After touching an intra-day high, the Sensex has slipped into the negative zone owing to the increasing pressure in the auto space and RIL. The Sensex was down 67 points at 16,795 and the Nifty lost 19 points at5,097.
In the broader markets, the smallcap index is up 0.4% outperforming the midacp index which is flat and the Sensex which is down nearly 0.3%.
Earlier in the day, after a bout of volatility in the opening trades, the markets edged higher in the late morning trades to touch a high of 16,897.

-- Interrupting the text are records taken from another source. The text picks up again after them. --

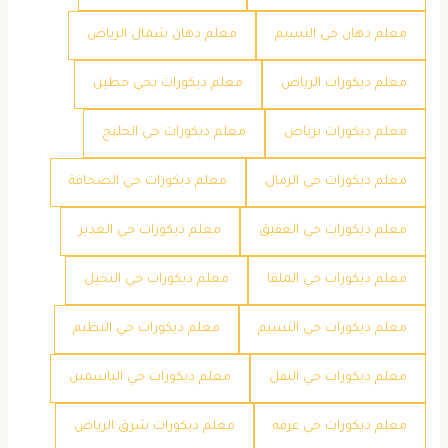
معلم دهان حي النسيم
معلم دهان شمال الرياض
معلم ديكورات الرياض
معلم ديكورات بحي حطين
معلم ديكورات برياض
معلم ديكورات حي الخليج
معلم ديكورات حي الرمال
معلم ديكورات حي الصحافة
معلم ديكورات حي العقيق
معلم ديكورات حي الغدير
معلم ديكورات حي الملقا
معلم ديكورات حي النخيل
معلم ديكورات حي النسيم
معلم ديكورات حي النظيم
معلم ديكورات حي النفل
معلم ديكورات حي الياسمين
معلم ديكورات حي عرقه
معلم ديكورات شرق الرياض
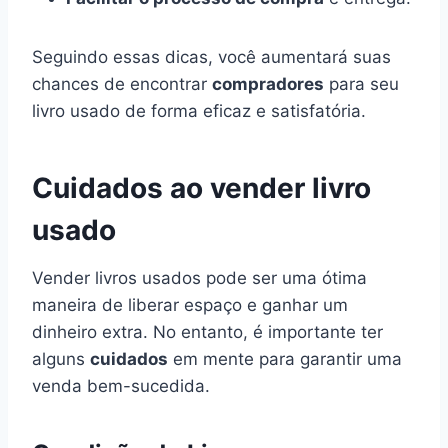
Seguindo essas dicas, você aumentará suas
chances de encontrar
compradores
para seu
livro usado de forma eficaz e satisfatória.
Cuidados ao vender livro
usado
Vender livros usados pode ser uma ótima
maneira de liberar espaço e ganhar um
dinheiro extra. No entanto, é importante ter
alguns
cuidados
em mente para garantir uma
venda bem-sucedida.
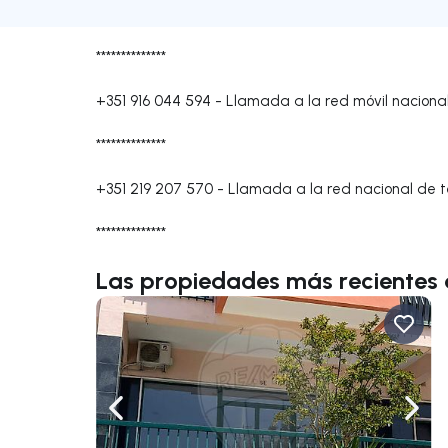
**************
+351 916 044 594
-
Llamada a la red móvil naciona
**************
+351 219 207 570
-
Llamada a la red nacional de te
**************
Las propiedades más recientes 
Navega a la izquierda
Nave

Asian shares edged higher in choppy trade on Wednesday and European stocks were also poised to gain, but the euro slipped as worries over contagion from Spain's banking sector were heightened after the country's bond yields hit record peaks.Except Straits Times all the other markets were in the green. Shanghai Composite, Nikkei, Jakarta Composite and Kospi Composite were up 0.3-1%
Among the sectoral indices, the Auto index has extended losses and is down 1.6% followed by Consumer Durables, Oil & Gas and Metal index down 0.4-0.7%.
Shares of automobiles companies were under pressure on reports that the government may impose a special tax on diesel cars. According to media reports the government plans to impose additional levies of 170,000 rupees on small diesel cars and 255,000 rupees on medium and large diesel vehicles such as sedans and SUVs. Maruti Suzuki, Mahindra & Mahindra and Tata Motors down 2-3% were the major losers.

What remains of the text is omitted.